## What you need to do
Keep the images out and copy every entry below exactly.

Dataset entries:
+ + +

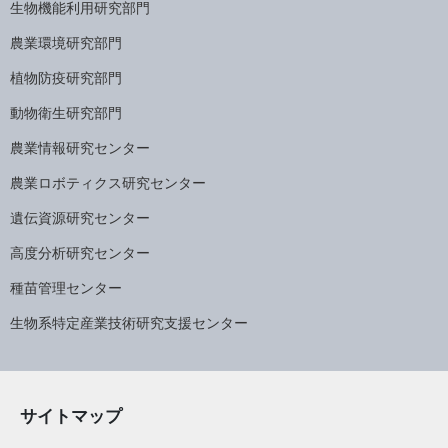
生物機能利用研究部門
農業環境研究部門
植物防疫研究部門
動物衛生研究部門
農業情報研究センター
農業ロボティクス研究センター
遺伝資源研究センター
高度分析研究センター
種苗管理センター
生物系特定産業技術研究支援センター
サイトマップ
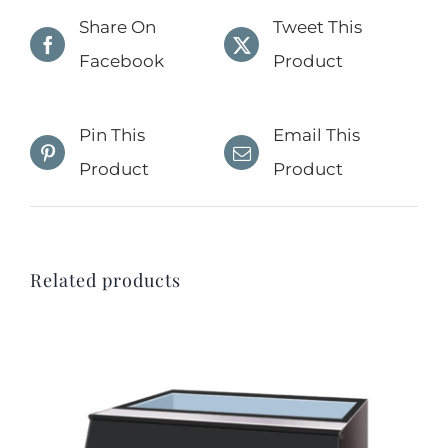
Share On
Tweet This
Facebook
Product
Pin This
Email This
Product
Product
Related products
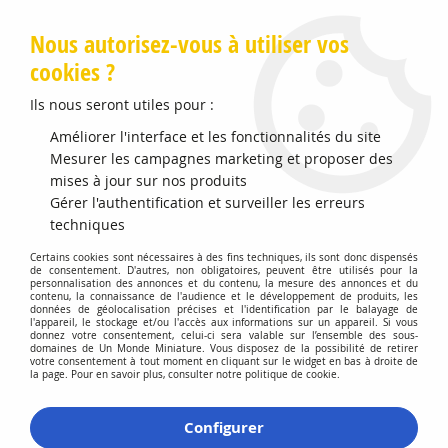
Livraison offerte en Points Mondial Relay dès 89 €
Nous autorisez-vous à utiliser vos
cookies ?
0
Ils nous seront utiles pour :
Améliorer l'interface et les fonctionnalités du site
Mesurer les campagnes marketing et proposer des
Accueil
>
Modélisme Férroviaire
>
Produits de Décors
>
Accessoires Décorations
>
Entrée de tunnel 1 voie
mises à jour sur nos produits
Gérer l'authentification et surveiller les erreurs
techniques
Certains cookies sont nécessaires à des fins techniques, ils sont donc dispensés
de consentement. D'autres, non obligatoires, peuvent être utilisés pour la
personnalisation des annonces et du contenu, la mesure des annonces et du
contenu, la connaissance de l'audience et le développement de produits, les
données de géolocalisation précises et l'identification par le balayage de
l'appareil, le stockage et/ou l'accès aux informations sur un appareil. Si vous
donnez votre consentement, celui-ci sera valable sur l’ensemble des sous-
domaines de Un Monde Miniature. Vous disposez de la possibilité de retirer
votre consentement à tout moment en cliquant sur le widget en bas à droite de
la page. Pour en savoir plus, consulter notre politique de cookie.
Configurer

+ + +

## Solution below
生物機能利用研究部門
農業環境研究部門
植物防疫研究部門
動物衛生研究部門
農業情報研究センター
農業ロボティクス研究センター
遺伝資源研究センター
高度分析研究センター
種苗管理センター
生物系特定産業技術研究支援センター
サイトマップ
Share On
Tweet This
Facebook
Product
Pin This
Email This
Product
Product
Related products
Livraison offerte en Points Mondial Relay dès 89 €
Nous autorisez-vous à utiliser vos
cookies ?
0
Ils nous seront utiles pour :
Améliorer l'interface et les fonctionnalités du site
Mesurer les campagnes marketing et proposer des
Accueil
>
Modélisme Férroviaire
>
Produits de Décors
>
Accessoires Décorations
>
Entrée de tunnel 1 voie
mises à jour sur nos produits
Gérer l'authentification et surveiller les erreurs
techniques
Certains cookies sont nécessaires à des fins techniques, ils sont donc dispensés
de consentement. D'autres, non obligatoires, peuvent être utilisés pour la
personnalisation des annonces et du contenu, la mesure des annonces et du
contenu, la connaissance de l'audience et le développement de produits, les
données de géolocalisation précises et l'identification par le balayage de
l'appareil, le stockage et/ou l'accès aux informations sur un appareil. Si vous
donnez votre consentement, celui-ci sera valable sur l’ensemble des sous-
domaines de Un Monde Miniature. Vous disposez de la possibilité de retirer
votre consentement à tout moment en cliquant sur le widget en bas à droite de
la page. Pour en savoir plus, consulter notre politique de cookie.
Configurer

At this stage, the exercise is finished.